Azure Cosmos DB plays a role here as well, supporting vectorized data, integrating with agent orchestration, and embedding models deployed through Microsoft Foundry. This allows Pantone to iterate without rearchitecting the entire system—an essential capability when working in a fast-moving AI landscape.
Real-world results from agentic architecture
Pantone didn’t just talk about vision—they shared concrete results from real usage of the Palette Generator. According to the webinar data, users across more than 140 countries engaged with the tool, generating thousands of unique chats within the first month of release and interacting in dozens of languages. The system observed multiple queries per user session, indicating that designers were actively experimenting, refining prompts, and exploring ideas conversationally.

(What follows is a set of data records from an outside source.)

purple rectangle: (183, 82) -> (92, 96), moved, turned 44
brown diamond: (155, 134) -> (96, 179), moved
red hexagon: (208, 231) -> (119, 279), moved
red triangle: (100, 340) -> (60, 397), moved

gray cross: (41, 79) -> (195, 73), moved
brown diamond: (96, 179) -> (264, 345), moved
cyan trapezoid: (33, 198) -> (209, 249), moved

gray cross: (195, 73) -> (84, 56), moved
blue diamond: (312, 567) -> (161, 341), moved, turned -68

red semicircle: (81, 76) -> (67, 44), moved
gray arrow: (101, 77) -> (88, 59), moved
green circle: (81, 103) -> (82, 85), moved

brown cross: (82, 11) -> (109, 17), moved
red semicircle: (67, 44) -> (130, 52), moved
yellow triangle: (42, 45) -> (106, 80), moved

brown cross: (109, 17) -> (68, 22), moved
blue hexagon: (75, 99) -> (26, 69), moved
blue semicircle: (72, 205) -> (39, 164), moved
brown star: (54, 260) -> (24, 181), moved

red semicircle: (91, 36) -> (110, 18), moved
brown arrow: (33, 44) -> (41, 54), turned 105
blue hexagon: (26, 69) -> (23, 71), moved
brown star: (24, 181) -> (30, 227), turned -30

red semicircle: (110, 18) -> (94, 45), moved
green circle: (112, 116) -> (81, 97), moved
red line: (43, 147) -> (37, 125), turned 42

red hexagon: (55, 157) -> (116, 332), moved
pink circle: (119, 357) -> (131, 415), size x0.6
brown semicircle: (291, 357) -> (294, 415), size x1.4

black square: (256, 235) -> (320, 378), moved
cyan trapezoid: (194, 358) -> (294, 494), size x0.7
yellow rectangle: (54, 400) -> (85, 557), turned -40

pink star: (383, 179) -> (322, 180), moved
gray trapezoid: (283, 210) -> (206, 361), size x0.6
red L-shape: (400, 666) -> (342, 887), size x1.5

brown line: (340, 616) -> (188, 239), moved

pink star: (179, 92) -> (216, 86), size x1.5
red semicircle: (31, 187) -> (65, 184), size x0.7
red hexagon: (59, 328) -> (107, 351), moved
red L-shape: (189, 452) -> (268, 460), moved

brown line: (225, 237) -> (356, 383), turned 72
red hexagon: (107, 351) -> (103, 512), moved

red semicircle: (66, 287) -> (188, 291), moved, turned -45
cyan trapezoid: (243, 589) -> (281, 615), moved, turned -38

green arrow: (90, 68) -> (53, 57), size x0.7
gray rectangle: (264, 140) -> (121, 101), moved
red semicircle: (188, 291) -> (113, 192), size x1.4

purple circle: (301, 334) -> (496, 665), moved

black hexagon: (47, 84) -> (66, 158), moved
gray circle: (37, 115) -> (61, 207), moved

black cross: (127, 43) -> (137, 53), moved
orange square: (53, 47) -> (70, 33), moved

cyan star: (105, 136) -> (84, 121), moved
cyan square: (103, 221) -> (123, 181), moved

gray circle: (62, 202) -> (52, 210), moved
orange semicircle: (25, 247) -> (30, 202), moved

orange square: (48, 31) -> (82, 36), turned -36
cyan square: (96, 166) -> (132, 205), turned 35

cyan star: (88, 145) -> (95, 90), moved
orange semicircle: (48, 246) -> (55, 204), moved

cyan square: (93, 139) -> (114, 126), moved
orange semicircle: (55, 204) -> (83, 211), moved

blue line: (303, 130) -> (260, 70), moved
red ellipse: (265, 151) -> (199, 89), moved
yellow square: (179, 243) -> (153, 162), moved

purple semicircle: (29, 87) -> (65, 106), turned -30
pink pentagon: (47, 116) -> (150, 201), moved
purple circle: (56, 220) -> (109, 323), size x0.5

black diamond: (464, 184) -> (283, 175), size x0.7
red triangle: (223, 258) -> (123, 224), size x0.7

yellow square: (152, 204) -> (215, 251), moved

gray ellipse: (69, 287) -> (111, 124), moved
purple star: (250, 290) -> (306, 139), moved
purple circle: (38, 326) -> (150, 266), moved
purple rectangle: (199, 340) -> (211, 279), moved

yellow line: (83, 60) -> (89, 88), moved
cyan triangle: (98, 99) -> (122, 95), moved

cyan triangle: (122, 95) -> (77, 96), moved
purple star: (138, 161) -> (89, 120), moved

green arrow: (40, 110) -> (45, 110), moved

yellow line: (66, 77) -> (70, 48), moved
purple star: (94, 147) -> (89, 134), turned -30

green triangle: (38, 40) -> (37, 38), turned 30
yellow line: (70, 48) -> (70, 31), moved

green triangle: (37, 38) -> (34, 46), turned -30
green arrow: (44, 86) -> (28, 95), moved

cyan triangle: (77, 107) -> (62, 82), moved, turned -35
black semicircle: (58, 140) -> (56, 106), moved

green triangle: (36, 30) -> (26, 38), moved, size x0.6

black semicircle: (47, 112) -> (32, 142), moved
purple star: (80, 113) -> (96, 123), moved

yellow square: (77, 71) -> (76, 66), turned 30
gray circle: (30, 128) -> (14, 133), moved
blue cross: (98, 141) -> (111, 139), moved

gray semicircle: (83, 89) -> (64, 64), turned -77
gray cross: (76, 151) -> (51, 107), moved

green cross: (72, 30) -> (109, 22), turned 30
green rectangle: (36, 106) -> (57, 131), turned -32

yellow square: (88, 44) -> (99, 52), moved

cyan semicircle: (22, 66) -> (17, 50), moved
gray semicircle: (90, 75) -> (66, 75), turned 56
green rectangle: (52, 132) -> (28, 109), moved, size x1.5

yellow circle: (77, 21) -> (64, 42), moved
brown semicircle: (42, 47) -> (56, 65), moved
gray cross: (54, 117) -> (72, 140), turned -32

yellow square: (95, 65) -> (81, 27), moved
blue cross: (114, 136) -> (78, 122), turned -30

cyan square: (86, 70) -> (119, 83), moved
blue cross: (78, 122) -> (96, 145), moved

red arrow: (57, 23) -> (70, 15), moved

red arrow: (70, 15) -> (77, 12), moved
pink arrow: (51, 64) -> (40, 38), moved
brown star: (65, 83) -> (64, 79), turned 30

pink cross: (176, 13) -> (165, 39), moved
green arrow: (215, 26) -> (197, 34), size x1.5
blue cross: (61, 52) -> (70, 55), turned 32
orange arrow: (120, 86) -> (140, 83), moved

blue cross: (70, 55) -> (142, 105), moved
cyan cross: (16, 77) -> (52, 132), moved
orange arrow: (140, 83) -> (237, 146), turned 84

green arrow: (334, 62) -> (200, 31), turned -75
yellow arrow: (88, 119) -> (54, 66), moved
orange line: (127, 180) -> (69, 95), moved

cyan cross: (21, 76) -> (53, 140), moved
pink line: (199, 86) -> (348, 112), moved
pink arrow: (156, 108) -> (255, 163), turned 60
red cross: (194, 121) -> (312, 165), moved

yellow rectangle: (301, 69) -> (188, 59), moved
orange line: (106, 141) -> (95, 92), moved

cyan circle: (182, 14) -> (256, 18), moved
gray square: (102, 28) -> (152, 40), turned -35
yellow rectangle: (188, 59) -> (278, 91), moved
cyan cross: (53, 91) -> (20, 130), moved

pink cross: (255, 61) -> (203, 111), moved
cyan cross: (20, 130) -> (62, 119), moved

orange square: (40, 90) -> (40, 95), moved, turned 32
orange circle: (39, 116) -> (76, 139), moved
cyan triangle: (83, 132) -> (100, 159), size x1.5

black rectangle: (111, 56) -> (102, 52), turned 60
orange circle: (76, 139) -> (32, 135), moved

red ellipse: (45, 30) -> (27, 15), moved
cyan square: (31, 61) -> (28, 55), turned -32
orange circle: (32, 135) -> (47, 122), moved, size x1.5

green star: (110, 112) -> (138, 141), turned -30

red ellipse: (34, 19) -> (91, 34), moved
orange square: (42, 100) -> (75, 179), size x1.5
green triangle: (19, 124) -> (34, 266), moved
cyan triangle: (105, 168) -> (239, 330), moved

Just as importantly, Pantone emphasized how rapidly they’ve been able to learn and adapt. Prompt sensitivity, user behavior, and architectural tradeoffs around speed, cost, and reliability all informed ongoing refinements. Azure Cosmos DB’s flexibility made it possible to capture these insights and evolve the experience without slowing innovation.
Lessons for anyone building agentic AI
Pantone’s journey reinforces several lessons I see repeated across customers building AI agents on Azure:
- Agentic AI is inherently data driven. Without a real-time, scalable database layer, even the most advanced models struggle to deliver consistent, context-aware experiences.
- Feedback loops matter. By capturing prompts, responses, and user interactions in Azure Cosmos DB, Pantone can continuously improve both the AI and the product experience itself.
- Flexibility is nonnegotiable. AI architectures evolve quickly—from orchestration patterns to embedding strategies—and databases must evolve with them.
What Pantone has built with the Palette Generator is more than a feature; it’s a blueprint for how organizations can translate deep domain expertise into intelligent, agent-driven applications. By combining Microsoft Foundry, Azure AI services, and an AI-optimized database like Azure Cosmos DB, Pantone is showing how creativity and technology can move forward together.
As more organizations embrace agentic AI, the question won’t be whether they can deploy models—but whether their data foundations are ready to support real-time understanding, memory, and scale. Pantone’s journey makes that answer clear: AI-ready applications start with AI-ready data.